Il existe des violences visibles, brutales, qui laissent des traces sur les corps. Et puis il existe une violence plus sournoise, plus insidieuse, qui ne laisse aucune cicatrice apparente : l’autocensure. Se taire par peur, retenir une vérité, renoncer à dire ce que l’on pense, voilà peut-être la pire des violences. Non pas parce qu’elle détruit de l’extérieur, mais parce qu’elle grignote de l’intérieur. Elle nous apprend à obéir avant même d’y être forcés. Elle installe une prison dans notre propre esprit.

Cette violence est redoutable parce qu’elle est choisie. Ou du moins, elle en a l’air. On se justifie : “Ce n’est pas le moment”, “ce n’est pas si grave”, “je ne veux pas d’ennuis”. Petit à petit, on entre dans une logique de concessions. On troque la sincérité contre la tranquillité, la dignité contre l’acceptation. Ce glissement progressif rappelle ces récits où l’on ne plonge pas d’un coup dans l’ombre, mais où l’on y dérive, guidé par la peur, la tentation du confort ou le désir de plaire.
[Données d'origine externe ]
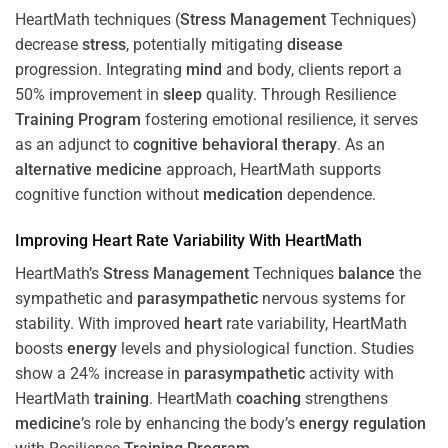
HeartMath techniques (
Stress
Management
Techniques)
decrease
stress
, potentially mitigating
disease
progression. Integrating
mind
and body, clients report a
50% improvement in
sleep
quality. Through Resilience
Training
Program
fostering emotional resilience, it serves
as an adjunct to
cognitive behavioral therapy
. As an
alternative medicine
approach, HeartMath supports
cognitive function without
medication
dependence.
Improving
Heart
Rate Variability With HeartMath
HeartMath’s
Stress
Management
Techniques
balance
the
sympathetic and
parasympathetic
nervous systems for
stability. With improved
heart
rate variability, HeartMath
boosts
energy
levels and physiological function. Studies
show a 24% increase in
parasympathetic
activity with
HeartMath
training
. HeartMath
coaching
strengthens
medicine
’s role by enhancing the body’s
energy
regulation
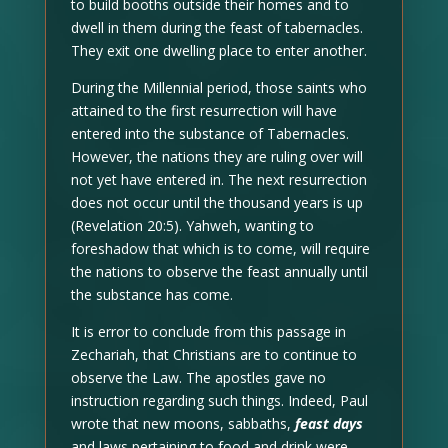
to build booths outside their homes and to
dwell in them during the feast of tabernacles.
They exit one dwelling place to enter another.
During the Millennial period, those saints who
attained to the first resurrection will have
entered into the substance of Tabernacles.
However, the nations they are ruling over will
not yet have entered in. The next resurrection
does not occur until the thousand years is up
(Revelation 20:5). Yahweh, wanting to
foreshadow that which is to come, will require
the nations to observe the feast annually until
the substance has come.
It is error to conclude from this passage in
Zechariah, that Christians are to continue to
observe the Law. The apostles gave no
instruction regarding such things. Indeed, Paul
wrote that new moons, sabbaths,
feast days
and laws pertaining to food and drink were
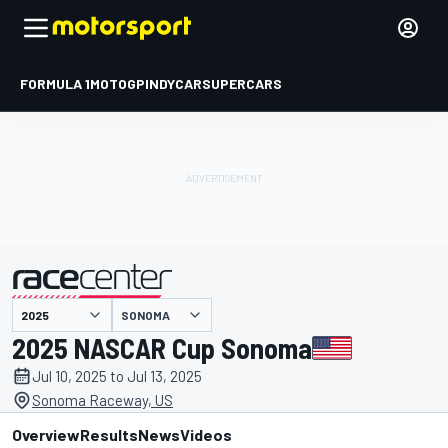
FORMULA 1
MOTOGP
INDYCAR
SUPERCARS
SONOMA
presented by
2025 NASCAR Cup Sonoma
Jul 10, 2025 to Jul 13, 2025
Sonoma Raceway, US
Overview
Results
News
Videos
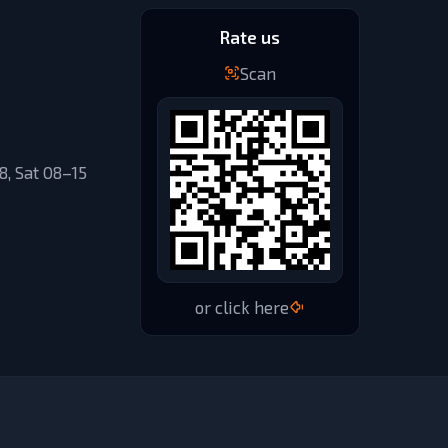
Rate us
Scan
, Sat 08–15
or click here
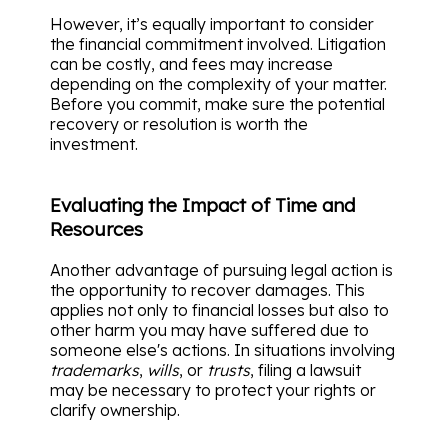
However, it’s equally important to consider
the financial commitment involved. Litigation
can be costly, and fees may increase
depending on the complexity of your matter.
Before you commit, make sure the potential
recovery or resolution is worth the
investment.
Evaluating the Impact of Time and
Resources
Another advantage of pursuing legal action is
the opportunity to recover damages. This
applies not only to financial losses but also to
other harm you may have suffered due to
someone else's actions. In situations involving
trademarks
,
wills
, or
trusts
, filing a lawsuit
may be necessary to protect your rights or
clarify ownership.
On pense préserver la paix, on ne fait que nourrir la noirceur.

L’autocensure n’est pas seulement une violence contre soi ; c’est une violence contre le lien social. Car lorsqu’une voix se tait, c’est une part de vérité qui disparaît. Et lorsqu’une multitude se tait, c’est la réalité elle-même qui se déforme. Les injustices se banalisent. Les dominations se renforcent. Les esprits se soumettent. Le silence devient la norme, et l’ombre s’étend sans résistance. Le plus tragique, c’est que les puissants n’ont même plus besoin d’imposer la censure : elle se fait d’elle-même, dans la tête des individus.

Résister à l’autocensure, ce n’est pas provoquer le chaos ou chercher le conflit. C’est refuser d’abandonner sa lumière intérieure. C’est oser dire, même doucement, même maladroitement : “Je pense autrement.” La parole libre n’est pas toujours héroïque, mais elle est toujours lumineuse. Elle rompt la chaîne invisible de la peur. Elle rappelle que la vérité existe, que la conscience veille, que la dignité parle.

Oui, l’autocensure est la pire des violences, parce qu’elle fait aimer le silence et haïr sa propre voix. Elle nous pousse à nous ranger du côté de l’ombre en croyant choisir la sécurité. Or le véritable courage n’est pas de crier, mais de ne pas se trahir. Entre l’obscurité du confort et la lumière exigeante de la liberté, il y a une bataille intérieure. Et cette bataille commence à chaque fois que l’on choisit de parler… ou de se taire.